Mike Huckabee, the former state governor-turned-Fox news pundit, has decided not to run, even though he has been growing a significant base of supporters among Republicans since he came second to John McCain in 2008. Donald Trump, the Lord Sugar of the American Apprentice and populist (if not popular) businessman, has also decided against running after appearing seriously to be considering entering the race, and even pseudo-campaigning for a while.

Haley Barbour, another highly rated governor, also announced that he will not be throwing his hat in the ring – despite building up a campaign team and visiting the early primary states.

Paling attraction

Sarah Palin, perhaps the best-known name in the Republican field, is yet to announce her intentions, but may follow in the footsteps of Huckabee and Trump. Speculation suggests that she is enjoying life outside elected office enough to be relucant to seek out the rigours of a tough campaign unlikely to end in victory.

Newt Gingrich, the former speaker of the House, celebrated for initiating the impeachment hearings against Bill Clinton, has had a poor start since making his announcement. He has been a player in the political field for a long time now, and may not represent the "fresh face" that Republicans will undoubtedly look for. His extramarital affairs won't help among the staunchly conservative Republican base voting in the primaries.

That leaves Tim Pawlenty, Jon Huntsman, Michele Bachmann and Mitt Romney. Romney, the former governor of Massachusetts and businessman, is many people's favourite to win the GOP nomination. The fact that he raised $10m in one day last week is a good example of why.

Do Pawlenty and Huntsman also want him to win? Both are credible candidates: Pawlenty a successful and popular governor in Minnesota; Hunstman a former CEO, governor of Utah and President Obama's ambassador to China for two years. However, neither is particularly well known nationwide (59 per cent of Americans felt neither favourable nor unfavourable towards Pawlenty in Ipsos's March poll) and while that didn't stop Obama in 2008, this is a very different election.

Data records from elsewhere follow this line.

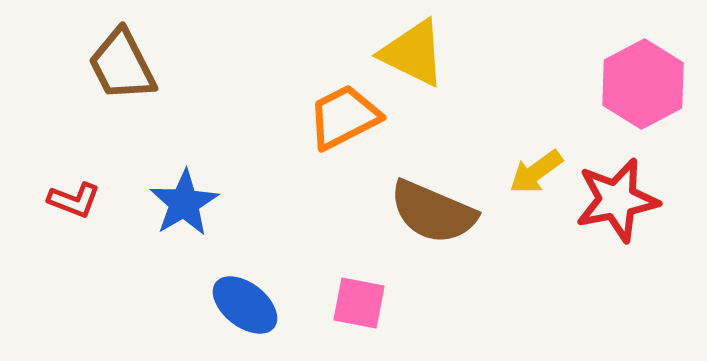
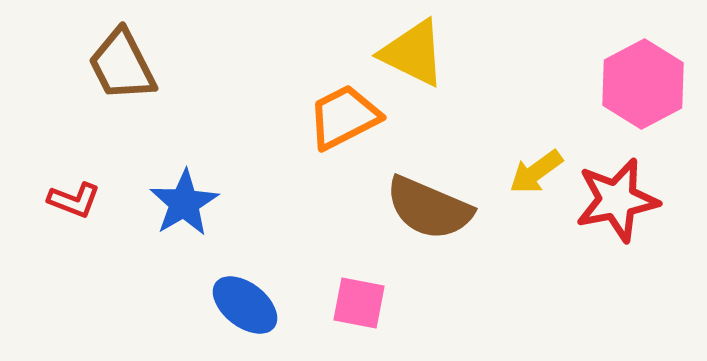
brown semicircle: moved 4 px left, 4 px up
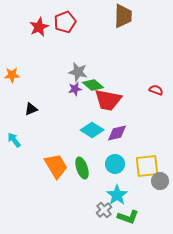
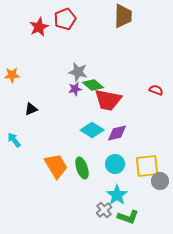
red pentagon: moved 3 px up
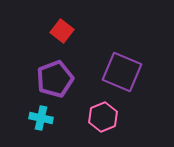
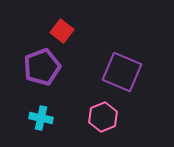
purple pentagon: moved 13 px left, 12 px up
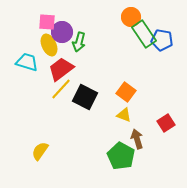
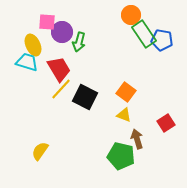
orange circle: moved 2 px up
yellow ellipse: moved 16 px left
red trapezoid: moved 2 px left; rotated 96 degrees clockwise
green pentagon: rotated 16 degrees counterclockwise
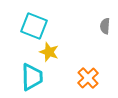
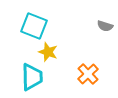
gray semicircle: rotated 77 degrees counterclockwise
yellow star: moved 1 px left
orange cross: moved 4 px up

These two relatively young candidates will use this election cycle to build their national profile and grow support bases in the key states. Their next four years will be just as important. They will need to keep whatever momentum they gain this time around. Four years ago, Huckabee was an unknown, but he's now a recognisable face to many and, had he decided to run, he would have been in a very strong position to win the Republican nomination.

View to a killing

Our latest research shows Obama leading all his opponents, which is hardly surprising at this stage. Although the polls also show a small bump for Obama since the killing of Osama Bin Laden, it is unlikely to make much difference in the long run. It does however strengthen his personal position and closes off an avenue of attack from the Republicans.

They will find it far more difficult to accuse him of being weak on terrorism or defence – three in five Americans (59 per cent) give Obama a satisfactory rating on terrorism, up from 43 per cent before the death of Bin Laden.

Obama's electoral fortunes – as those of David Cameron and the Conservatives in Britain – lie in the success or failure of the economy. The most likely obstacle that could prevent Obama staying in the White House would be an economic downturn and increasing unemployment. Current projections suggest this won't happen, but the Republicans could do worse than learn from a little-known governor of Arkansas in 1992.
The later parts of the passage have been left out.